Predictors of low back pain and return to work.

Posted by on Feb 2, 2016 in Back Pain, Chiropractic research, exercise | 0 comments

 

 

Recently some research has been published that has really changed the game in treatment in low back pain, specifically in treatment of long term debilitating back pain.   In one particular study published in Spine a group of researchers set to discover what factors best predicted a worker who has been out on leave for their low back returning to work.   The researches set out to use medical, psychological, and sociodemographic predictors that would have an significant impact on ability to return to work.

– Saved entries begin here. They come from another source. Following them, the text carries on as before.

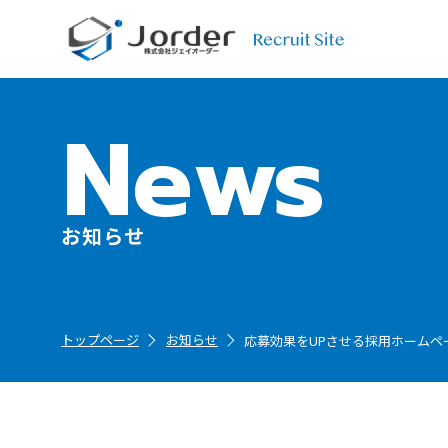
News
お知らせ
応募効果をUPさせる採用ホームペ
トップページ
お知らせ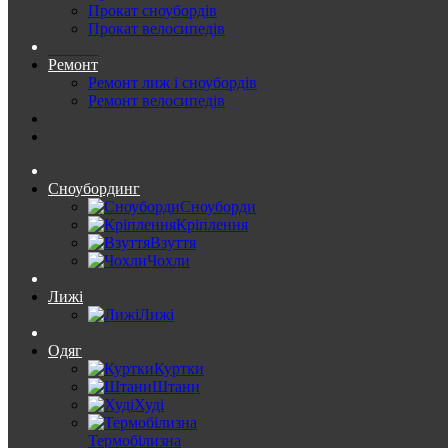
Прокат сноубордів
Прокат велосипедів
Ремонт
Ремонт лиж і сноубордів
Ремонт велосипедів
Сноубординг
Сноуборди
Кріплення
Взуття
Чохли
Лижі
Лижі
Одяг
Куртки
Штани
Худі
Термобілизна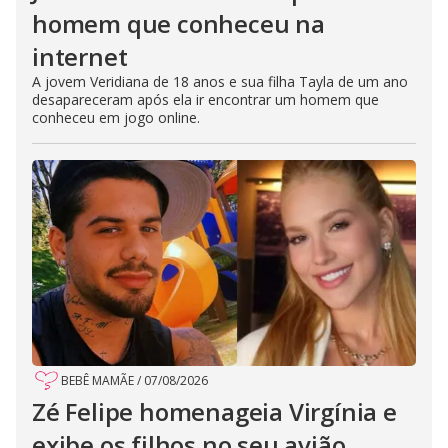
homem que conheceu na
internet
A jovem Veridiana de 18 anos e sua filha Tayla de um ano
desapareceram após ela ir encontrar um homem que
conheceu em jogo online.
BEBÊ MAMÃE
/
07/08/2026
Zé Felipe homenageia Virgínia e
exibe os filhos no seu avião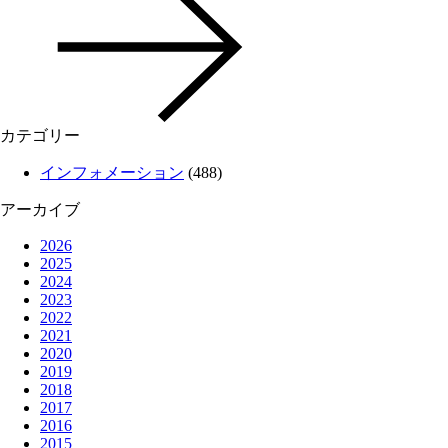
カテゴリー
インフォメーション
(488)
アーカイブ
2026
2025
2024
2023
2022
2021
2020
2019
2018
2017
2016
2015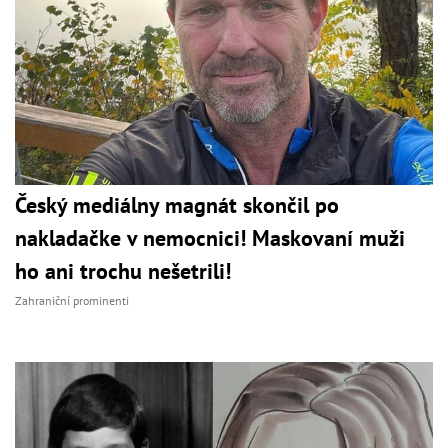
Český mediálny magnát skončil po
nakladačke v nemocnici! Maskovaní muži
ho ani trochu nešetrili!
Zahraniční prominenti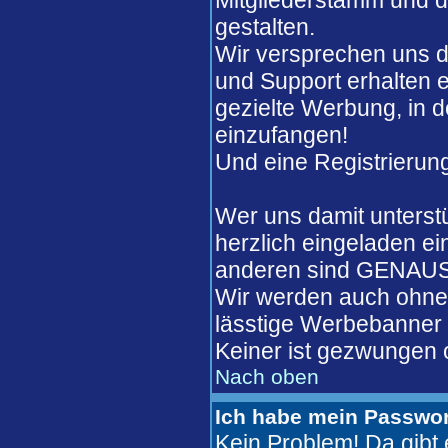
Mitgliederstamm und de
gestalten.
Wir versprechen uns d
und Support erhalten 
gezielte Werbung, in 
einzufangen!
Und eine Registrierung
Wer uns damit unterst
herzlich eingeladen ei
anderen sind GENAUSO
Wir werden auch ohne 
lässtige Werbebanner w
Keiner ist gezwungen o
Nach oben
Ich habe mein Passwor
Kein Problem! Da gib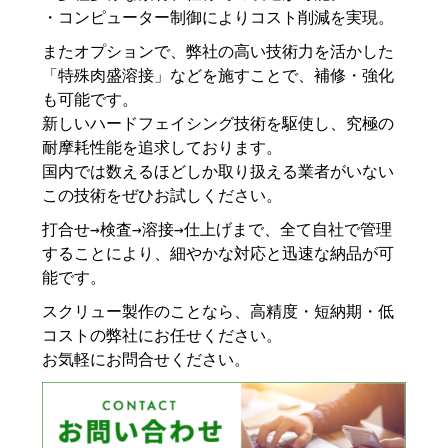
・コンピューター制御によりコスト削減を実現。
またオプションで、弊社の高い技術力を活かした
「特殊肉盛溶接」などを施すことで、補修・強化
も可能です。
新しいハードフェイシング技術を駆使し、究極の
耐摩耗性能を追求しております。
国内では数えるほどしか取り扱える業者がいない
この技術をぜひお試しください。
打合せ→検査→溶接→仕上げまで、全て自社で管理
することにより、細やかな対応と迅速な納品が可
能です。
スクリュー製作のことなら、高精度・短納期・低
コストの弊社にお任せください。
お気軽にお問合せください。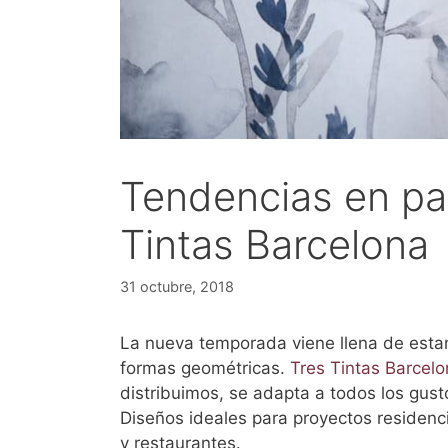
Tendencias en pa
Tintas Barcelona
31 octubre, 2018
La nueva temporada viene llena de estam
formas geométricas.
Tres Tintas Barcel
distribuimos, se adapta a todos los gus
Diseños ideales para proyectos residenci
y restaurantes.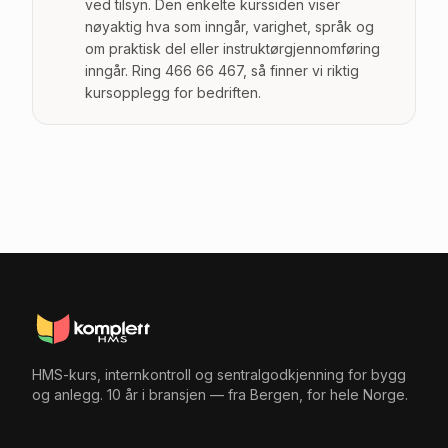
ved tilsyn. Den enkelte kurssiden viser
nøyaktig hva som inngår, varighet, språk og
om praktisk del eller instruktørgjennomføring
inngår. Ring 466 66 467, så finner vi riktig
kursopplegg for bedriften.
HMS-kurs, internkontroll og sentralgodkjenning for bygg
og anlegg. 10 år i bransjen — fra Bergen, for hele Norge.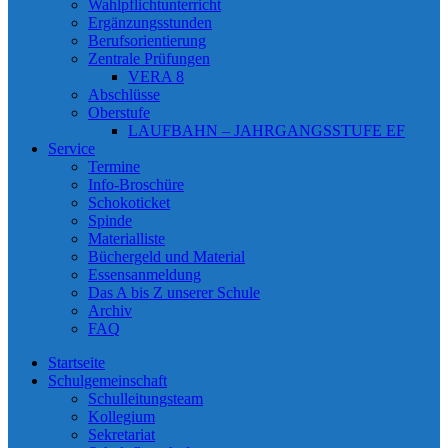
Wahlpflichtunterricht
Ergänzungsstunden
Berufsorientierung
Zentrale Prüfungen
VERA 8
Abschlüsse
Oberstufe
LAUFBAHN – JAHRGANGSSTUFE EF
Service
Termine
Info-Broschüre
Schokoticket
Spinde
Materialliste
Büchergeld und Material
Essensanmeldung
Das A bis Z unserer Schule
Archiv
FAQ
Startseite
Schulgemeinschaft
Schulleitungsteam
Kollegium
Sekretariat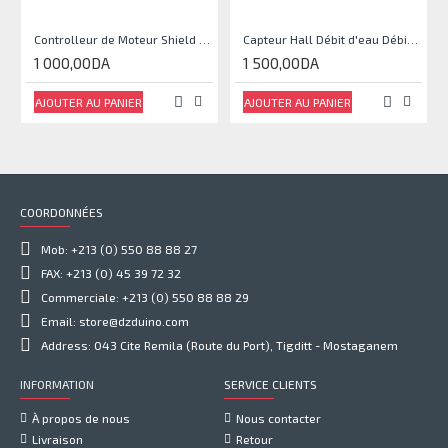
Controlleur de Moteur Shield L293D
Capteur Hall Débit d'eau Débitmètre Contrôle 1-30L Eau / min 1.75MPa
1 000,00DA
1 500,00DA
AJOUTER AU PANIER
AJOUTER AU PANIER
COORDONNÉES
Mob: +213 (0) 550 88 88 27
FAX: +213 (0) 45 39 72 32
Commerciale: +213 (0) 550 88 88 29
Email: store@dzduino.com
Address: 043 Cite Remila (Route du Port), Tigditt - Mostaganem
INFORMATION
SERVICE CLIENTS
À propos de nous
Nous contacter
Livraison
Retour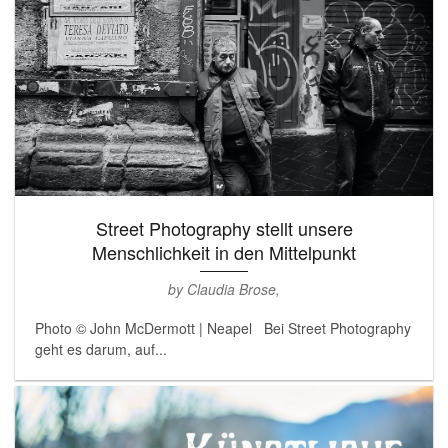
Street Photography stellt unsere
Menschlichkeit in den Mittelpunkt
by Claudia Brose,
Photo © John McDermott | Neapel Bei Street Photography
geht es darum, auf...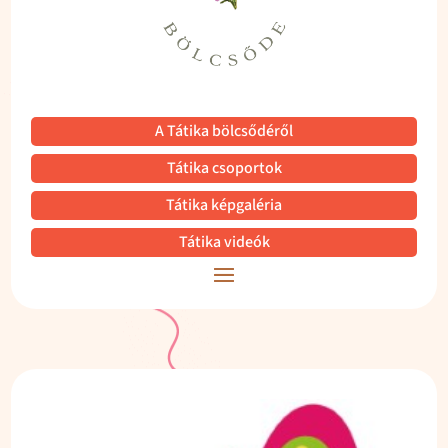
A Tátika bölcsődéről
Tátika csoportok
Tátika képgaléria
Tátika videók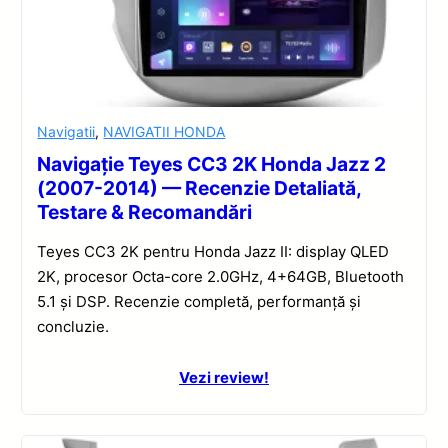
Navigatii
,
NAVIGATII HONDA
Navigație Teyes CC3 2K Honda Jazz 2
(2007-2014) — Recenzie Detaliată,
Testare & Recomandări
Teyes CC3 2K pentru Honda Jazz II: display QLED
2K, procesor Octa-core 2.0GHz, 4+64GB, Bluetooth
5.1 și DSP. Recenzie completă, performanță și
concluzie.
Vezi review!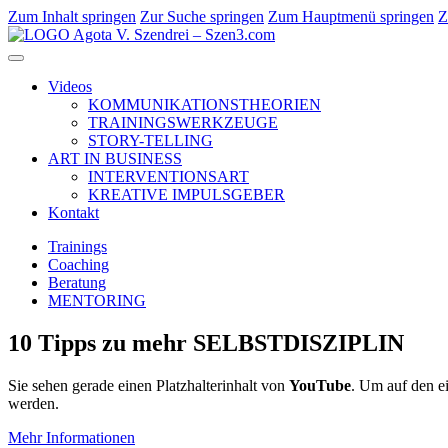
Zum Inhalt springen
Zur Suche springen
Zum Hauptmenü springen
Z
Videos
KOMMUNIKATIONSTHEORIEN
TRAININGSWERKZEUGE
STORY-TELLING
ART IN BUSINESS
INTERVENTIONSART
KREATIVE IMPULSGEBER
Kontakt
Trainings
Coaching
Beratung
MENTORING
10 Tipps zu mehr SELBSTDISZIPLIN
Sie sehen gerade einen Platzhalterinhalt von
YouTube
. Um auf den ei
werden.
Mehr Informationen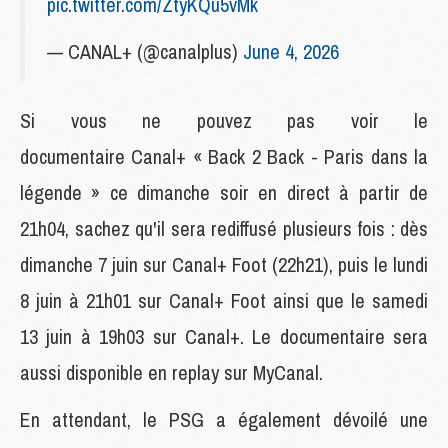
pic.twitter.com/ZtyKQu5vMk
— CANAL+ (@canalplus)
June 4, 2026
Si vous ne pouvez pas voir le
documentaire Canal+ « Back 2 Back - Paris dans la
légende » ce dimanche soir en direct à partir de
21h04, sachez qu'il sera rediffusé plusieurs fois : dès
dimanche 7 juin sur Canal+ Foot (22h21), puis le lundi
8 juin à 21h01 sur Canal+ Foot ainsi que le samedi
13 juin à 19h03 sur Canal+. Le documentaire sera
aussi disponible en replay sur MyCanal.
En attendant, le PSG a également dévoilé une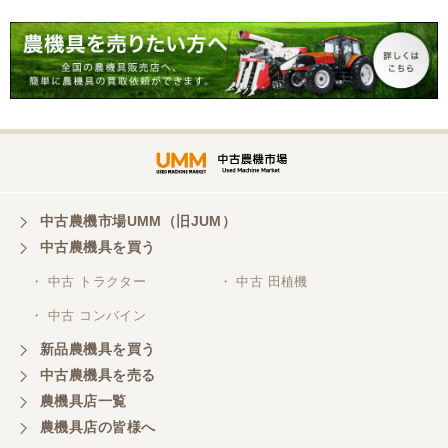
中古農機市場UMM（旧JUM）
中古農機具を買う
・ 中古 トラクター
・ 中古 田植機
・ 中古 コンバイン
新品農機具を買う
中古農機具を売る
農機具店一覧
農機具店の皆様へ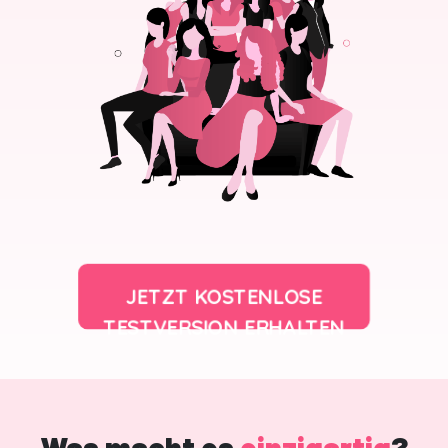
JETZT KOSTENLOSE
TESTVERSION ERHALTEN
Was macht es
einzigartig
?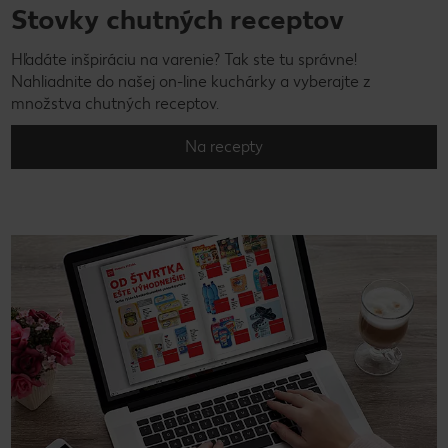
Stovky chutných receptov
Hľadáte inšpiráciu na varenie? Tak ste tu správne!
Nahliadnite do našej on-line kuchárky a vyberajte z
množstva chutných receptov.
Na recepty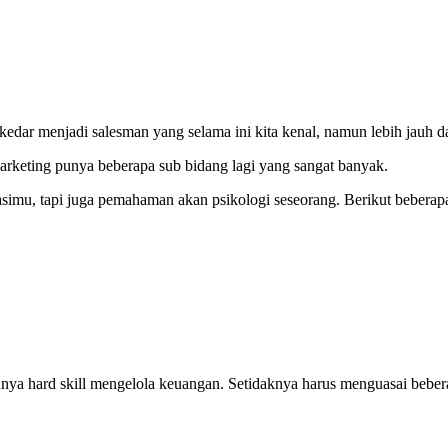
kedar menjadi salesman yang selama ini kita kenal, namun lebih jauh dar
arketing punya beberapa sub bidang lagi yang sangat banyak.
, tapi juga pemahaman akan psikologi seseorang. Berikut beberapa h
nya hard skill mengelola keuangan. Setidaknya harus menguasai beberap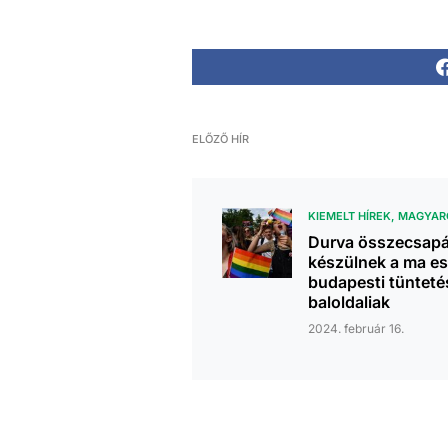
ELŐZŐ HÍR
KIEMELT HÍREK
MAGYAR
Durva összecsapá
készülnek a ma es
budapesti tünteté
baloldaliak
2024. február 16.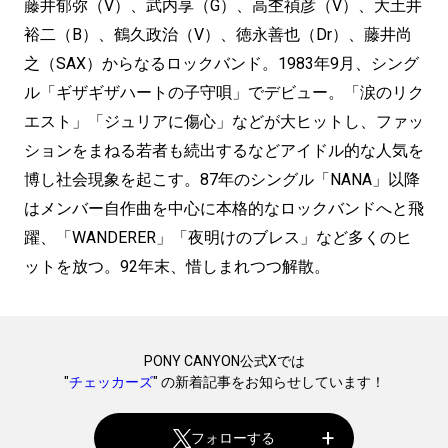
藤井郁弥（V）、武内享（G）、高杢禎彦（V）、大土井
裕二（B）、鶴久政治（V）、徳永善也（Dr）、藤井尚
之（SAX）からなるロックバンド。1983年9月、シング
ル「ギザギザハートの子守唄」でデビュー。「涙のリク
エスト」「ジュリアに傷心」などが大ヒットし、ファッ
ションをまねる若者も続出するなどアイドル的な人気を
博し社会現象を起こす。87年のシングル「NANA」以降
はメンバー自作曲を中心に本格的なロックバンドへと飛
躍、「WANDERER」「夜明けのブレス」など多くのヒ
ットを放つ。92年末、惜しまれつつ解散。
PONY CANYON公式Xでは
"
チェッカーズ
" の新着記事をお知らせしています！
フォローする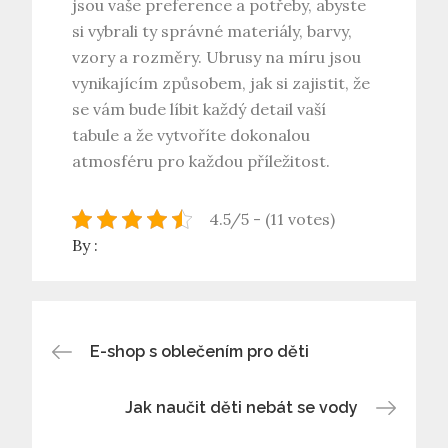
jsou vaše preference a potřeby, abyste
si vybrali ty správné materiály, barvy,
vzory a rozměry. Ubrusy na míru jsou
vynikajícím způsobem, jak si zajistit, že
se vám bude líbit každý detail vaší
tabule a že vytvoříte dokonalou
atmosféru pro každou příležitost.
4.5/5 - (11 votes)
By :
Navigace
E-shop s oblečením pro děti
pro
Jak naučit děti nebát se vody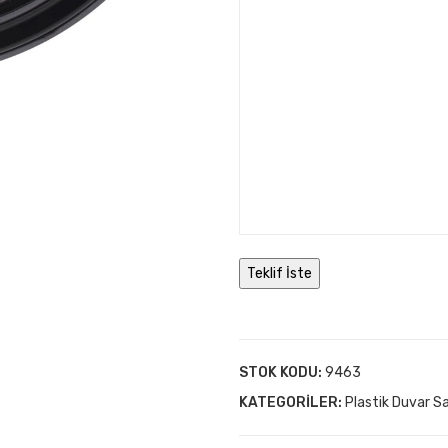
STOK KODU:
9463
KATEGORILER:
Plastik Duvar Sa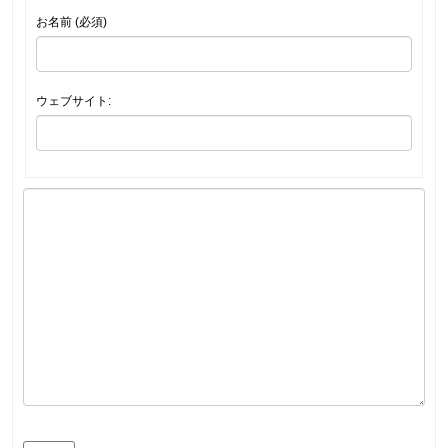
お名前 (必須)
ウェブサイト:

Medically speaking it was found that by using a light mobilization program workers were much more likely to return to work than those who did not have a light mobilization program.   What makes this so important is that it shows that the old standard of restricting motion in the lower back during injuries does not only not help but can make problems worse.    Inactivity was actually found to delay recovery.   While certainly there is a psychological factor in this.   People who are inactive tend to develop a “sick” mind frame that becomes difficult to over come.   While people who are more active view themselves as healthy people who simply have a bout of low back pain.

As a chiropractor when I read this study I see that beyond the mental changes that develop due to inactivity there are strong anatomical factors at play as well.   When inactive our surrounding structures of our spine begin to change.   Muscles atrophy ligaments, shorten and tighten,  proper blood flow and nutrition fails to flow into our intervertebral discs.   All of these changes lead to an inability for our spines to function as a normal unit therefore increasing the possibility of further injury and creating a downward spiral of inactivity leading to more injury that leads to more inactivity and so forth.

While there are certainly times to restrict spinal motion to prevent injury in the vast majority of cases that should be for only a short period of time to help promote return to proper spinal motion as soon as possible.  Click here for some exercises that are great to increase core strength and train proper spinal motion.

In addition the researchers found those who did not return to work to be influenced by sociodemographic factors as well.  The study found that non-returners:

  • Were older.
  • Had more children.
  • Had more children living at home.
  • Had been in one job for more years.
  • Reported more physical workload.
  • And had reduced ability to perform ordinary work.

 

Haldorsen E, Indahl A, Ursin H. Patients with low back pain not returning to work. Spine 1998;(23)11:1202-1208.